DATA SUPPLIED
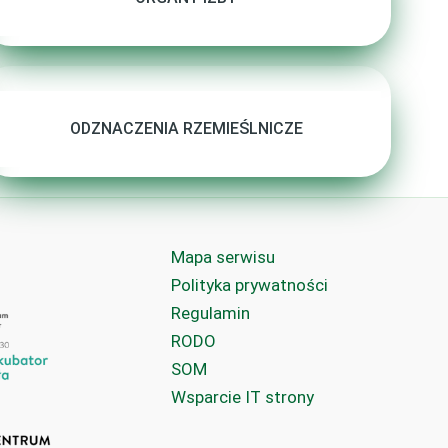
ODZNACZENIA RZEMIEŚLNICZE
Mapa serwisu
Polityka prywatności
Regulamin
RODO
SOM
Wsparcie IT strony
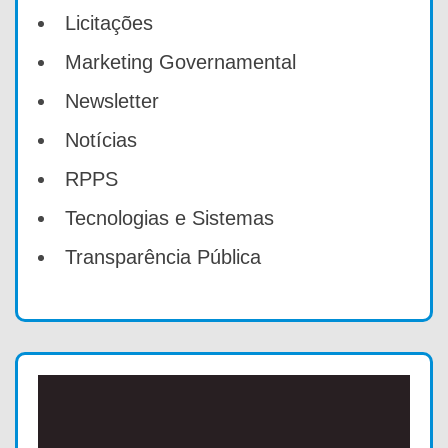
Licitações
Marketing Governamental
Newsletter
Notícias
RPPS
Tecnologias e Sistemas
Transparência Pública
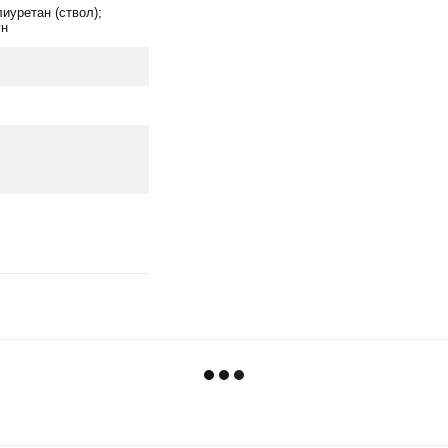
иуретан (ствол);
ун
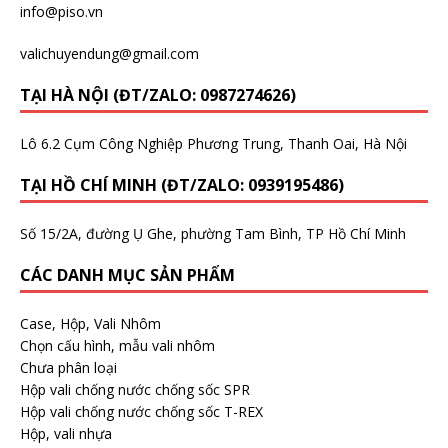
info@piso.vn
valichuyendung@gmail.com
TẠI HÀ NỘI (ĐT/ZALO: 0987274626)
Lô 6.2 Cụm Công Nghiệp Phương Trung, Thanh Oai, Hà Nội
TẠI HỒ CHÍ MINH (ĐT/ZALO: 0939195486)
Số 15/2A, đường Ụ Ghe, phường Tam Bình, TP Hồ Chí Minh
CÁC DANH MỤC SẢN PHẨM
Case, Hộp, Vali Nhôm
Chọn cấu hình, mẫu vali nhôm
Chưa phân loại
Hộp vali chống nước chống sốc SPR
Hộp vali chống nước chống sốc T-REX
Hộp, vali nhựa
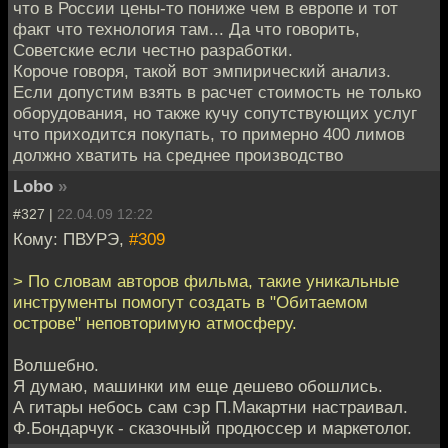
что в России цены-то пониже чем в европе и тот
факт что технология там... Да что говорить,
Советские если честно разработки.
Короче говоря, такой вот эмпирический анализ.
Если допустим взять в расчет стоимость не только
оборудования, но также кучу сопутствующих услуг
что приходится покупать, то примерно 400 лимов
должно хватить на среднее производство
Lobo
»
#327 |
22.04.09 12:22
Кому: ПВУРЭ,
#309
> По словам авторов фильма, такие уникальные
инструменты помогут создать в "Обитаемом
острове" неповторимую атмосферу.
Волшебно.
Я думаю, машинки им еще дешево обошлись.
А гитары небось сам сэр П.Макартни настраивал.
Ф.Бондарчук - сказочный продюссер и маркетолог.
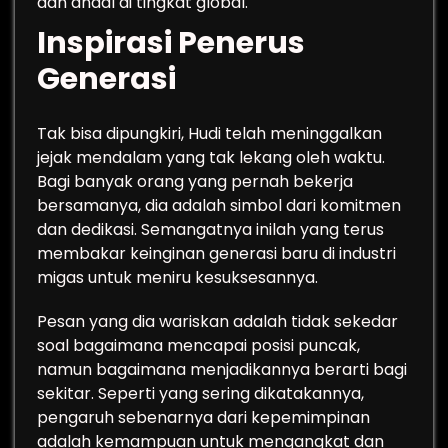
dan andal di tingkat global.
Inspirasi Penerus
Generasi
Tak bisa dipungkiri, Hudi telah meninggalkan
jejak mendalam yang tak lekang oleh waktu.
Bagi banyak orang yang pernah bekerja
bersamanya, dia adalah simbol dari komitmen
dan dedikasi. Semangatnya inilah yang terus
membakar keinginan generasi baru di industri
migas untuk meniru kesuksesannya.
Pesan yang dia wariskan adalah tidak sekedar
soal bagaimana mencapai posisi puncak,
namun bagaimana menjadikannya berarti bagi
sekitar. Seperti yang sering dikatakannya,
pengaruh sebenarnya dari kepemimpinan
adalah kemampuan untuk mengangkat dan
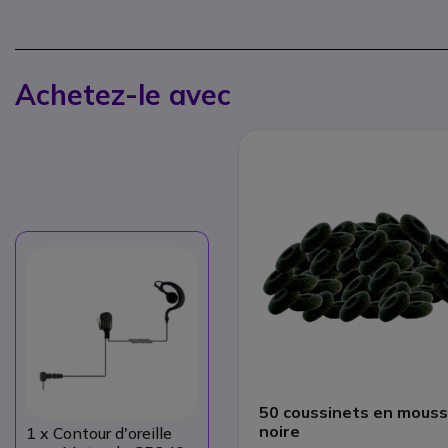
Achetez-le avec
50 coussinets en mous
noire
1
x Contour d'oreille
...
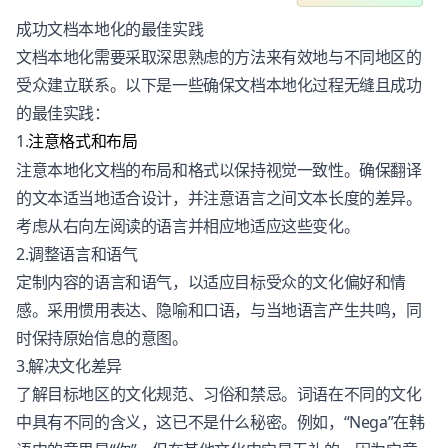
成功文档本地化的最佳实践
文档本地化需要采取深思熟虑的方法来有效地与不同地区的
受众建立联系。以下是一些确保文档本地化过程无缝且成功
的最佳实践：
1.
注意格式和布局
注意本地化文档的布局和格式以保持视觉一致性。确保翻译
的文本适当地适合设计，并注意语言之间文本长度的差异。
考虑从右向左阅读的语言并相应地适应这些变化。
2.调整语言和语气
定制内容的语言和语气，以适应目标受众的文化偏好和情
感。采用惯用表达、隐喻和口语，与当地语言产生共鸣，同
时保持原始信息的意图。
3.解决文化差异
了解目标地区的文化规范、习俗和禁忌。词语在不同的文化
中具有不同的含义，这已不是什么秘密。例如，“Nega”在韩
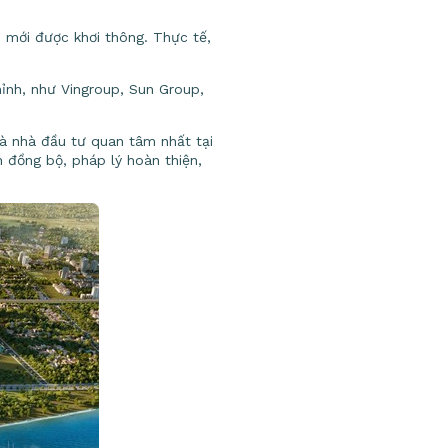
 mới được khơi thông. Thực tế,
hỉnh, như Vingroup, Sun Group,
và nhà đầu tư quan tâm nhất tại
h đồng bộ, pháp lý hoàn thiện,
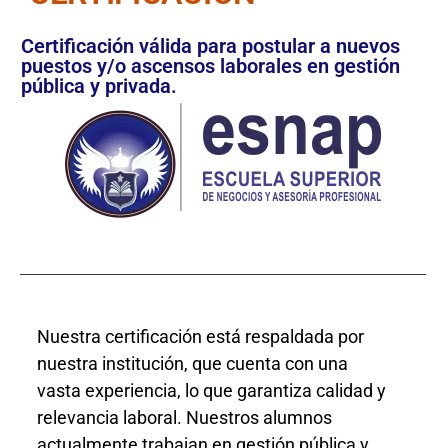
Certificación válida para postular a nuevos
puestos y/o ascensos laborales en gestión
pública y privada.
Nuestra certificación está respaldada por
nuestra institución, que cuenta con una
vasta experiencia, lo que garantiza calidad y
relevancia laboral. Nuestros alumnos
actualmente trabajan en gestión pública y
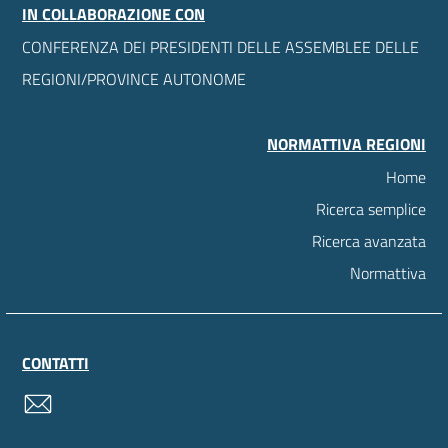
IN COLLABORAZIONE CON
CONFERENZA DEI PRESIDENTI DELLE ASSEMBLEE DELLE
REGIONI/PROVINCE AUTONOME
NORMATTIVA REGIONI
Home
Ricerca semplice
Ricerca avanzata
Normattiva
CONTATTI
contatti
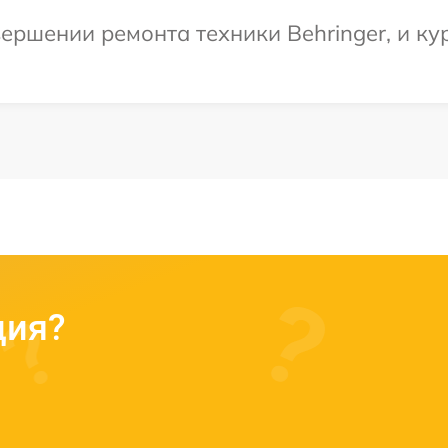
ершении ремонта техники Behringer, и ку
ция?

WORK TASK
Your answer should be a single number: the count of lines in the records that contain "Ricerca".

EXPECTED ANSWER
2